Après plus de 1400 jours en exil, l’ex président de Catalogne et eurodéputé Carles Puigdemont a été arrêté ce jeudi par les autorités italiennes. Un raz-de-marée qui divise la scène politique espagnole, et met en danger la récente reprise des négociations entre l’autorité centrale et le gouvernement régional catalan.

« Quand on vous tend la main d’un côté, et qu’on vous met une claque de l’autre, comment voulez-vous avoir confiance ? » réagit avec colère Daniel Camós, délégué du gouvernement de Catalogne en France, à l’évocation de l’arrestation de l’ex-président de la région autonome Carles Puigdemont, par les autorités italiennes ce jeudi soir. Il se rendait en Sardaigne dans le cadre d’un festival culturel catalan.

« Double discours », « assez de répression »: Cette arrestation ravive les passions en Catalogne. Alors que quelques quatre cents personnes manifestent depuis 9h ce matin devant le consulat italien à Barcelone, cet événement remet en cause le récent réchauffement des relations entre le pouvoir central et régional. Accusé de détournement de fonds publics, de sécession… Carles Puigdemont fuyait l’Espagne depuis l’organisation du référendum d’indépendance qui avait agité le pays en 2017

Le contexte n’est pas anodin : l’arrestation de l’ex-président de Catalogne intervient une semaine après la table ronde entre le chef du gouvernement central Pedro Sanchez et le gouverneur régional de Catalogne Pere Aragonès, le 15 septembre. Les deux élus en avaient chacun dressé un bilan en demi-teinte. « Nos positions sont très éloignées, mais nous avons convenu que le dialogue est la meilleure façon d’avancer », avait déclaré le chef de l’Etat. Mais pour tous, un seul objectif : essayer de sortir de cette crise politique latente depuis dix ans.

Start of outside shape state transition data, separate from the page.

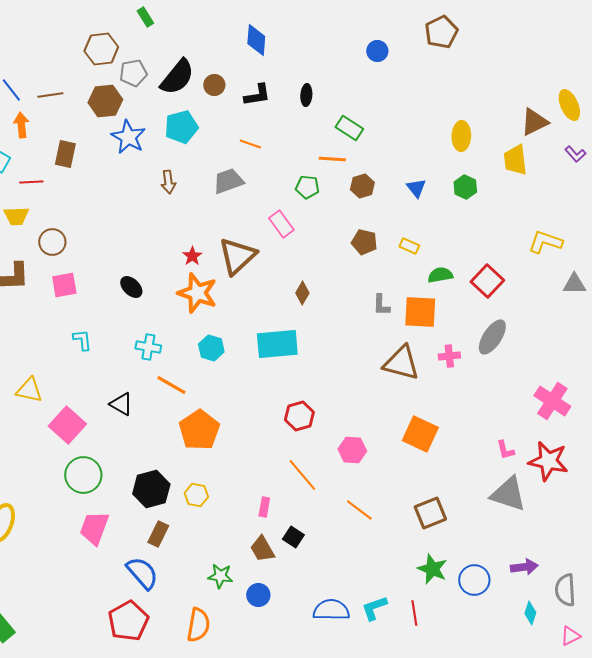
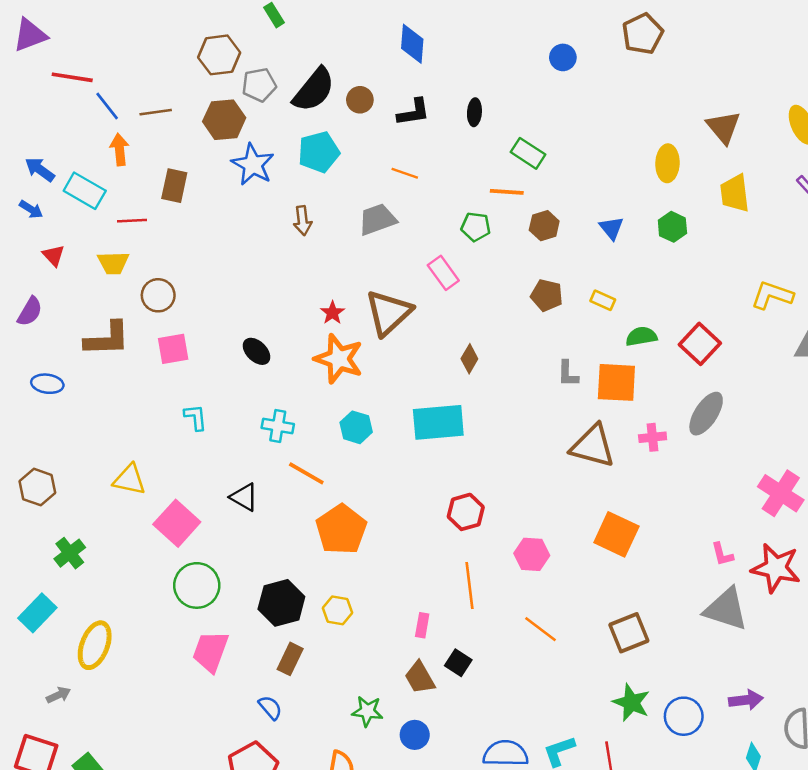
brown triangle: (534, 122) -> (724, 127), moved, turned -44
orange line: (302, 475) -> (469, 585), turned 33
blue semicircle: (142, 573) -> (270, 707), size x0.6

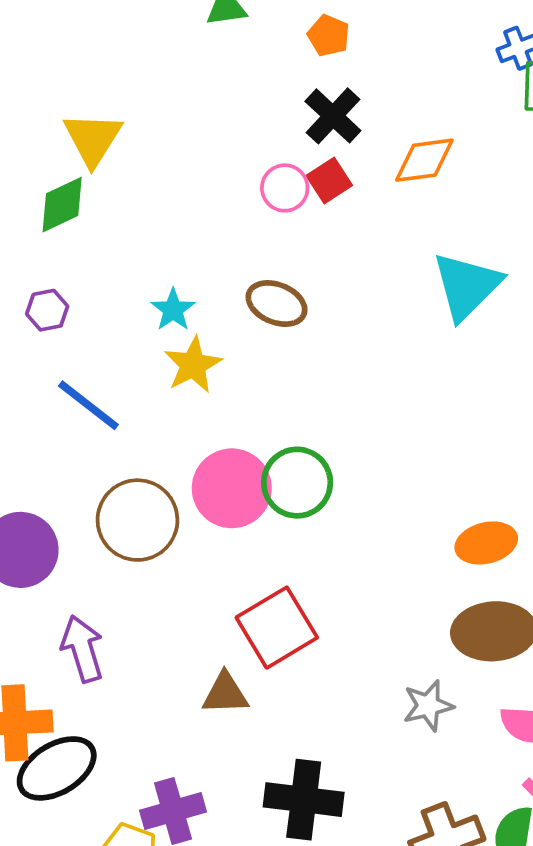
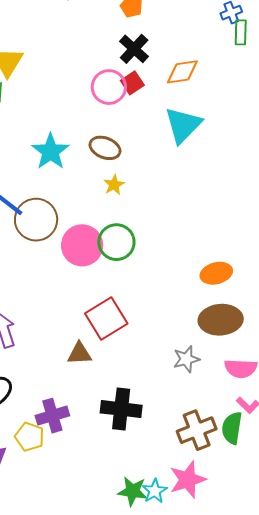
pink circle: (285, 188) -> (109, 87), size x1.4
cyan triangle: (467, 286) -> (183, 125), moved
cyan star: (173, 310) -> (51, 152), size x1.6
yellow star: (193, 365) -> (114, 185), moved, size x0.7
brown circle: (137, 520) -> (36, 220), moved

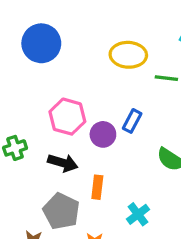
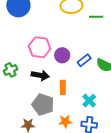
blue rectangle: (132, 121) -> (84, 60), moved, turned 32

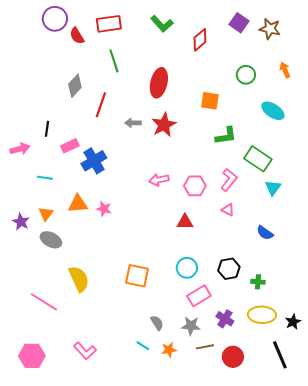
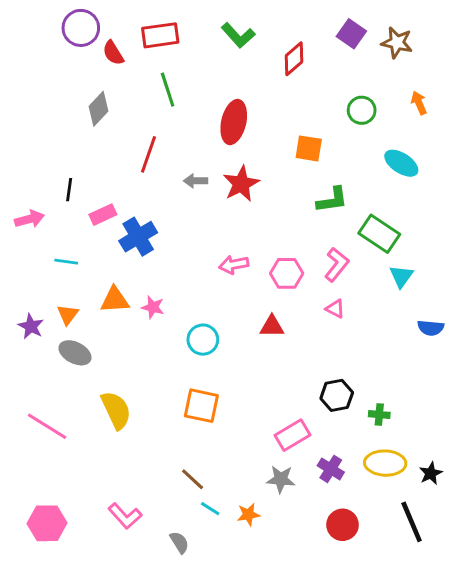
gray diamond: (75, 86) -> (98, 109), moved
blue semicircle: (265, 233) -> (431, 328), moved, turned -30
cyan circle: (187, 268) -> (203, 340), moved
pink line: (44, 302) -> (47, 426), moved
gray semicircle: (157, 323) -> (179, 542), moved
brown line: (205, 347) -> (193, 479), moved, turned 54

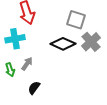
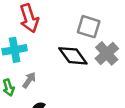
black diamond: (63, 44) -> (73, 56), turned 30

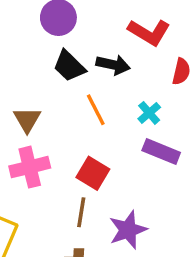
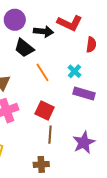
black arrow: (113, 65) -> (43, 31), moved
brown line: (81, 212) -> (50, 135), moved
purple star: (128, 230) -> (84, 142), moved

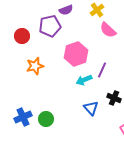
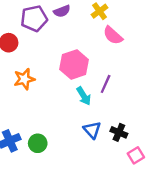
purple pentagon: (50, 26) -> (34, 18), moved
cyan arrow: (84, 80) -> (84, 96), turned -98
black cross: (114, 98) -> (119, 132), moved

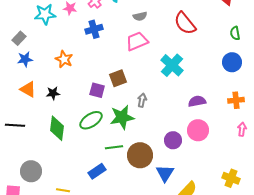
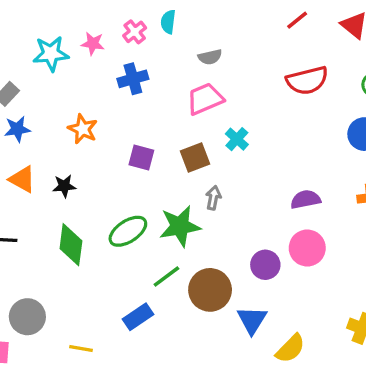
red semicircle: (185, 23) -> (307, 80), moved, turned -65
cyan cross: (172, 65) -> (237, 139), moved, size x0.6
brown square: (118, 78) -> (195, 158), moved
purple square: (97, 90) -> (141, 158), moved
green line: (114, 147) -> (166, 276), turned -30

Pour Daniel Camós, l’arrestation de Carles Puigdemont brise ce nouvel élan. « Il faut que tout le monde se mette d’accord pour arrêter de judiciariser la politique ! », exhorte le délégué du Gouvernement catalan. Sans vouloir prédire le futur des négociations entre autorités centrale et régionale, il explique au Celsalab « que l’essentiel dans un dialogue est de construire un lien de confiance, et que ce lien est maintenant fragilisé. » Car selon lui, aucun doute : cette arrestation « est illégale,» le mandat d’arrêt européen à l’encontre de Carles Puigdemont étant suspendu, d’après lui, depuis le 30 juillet.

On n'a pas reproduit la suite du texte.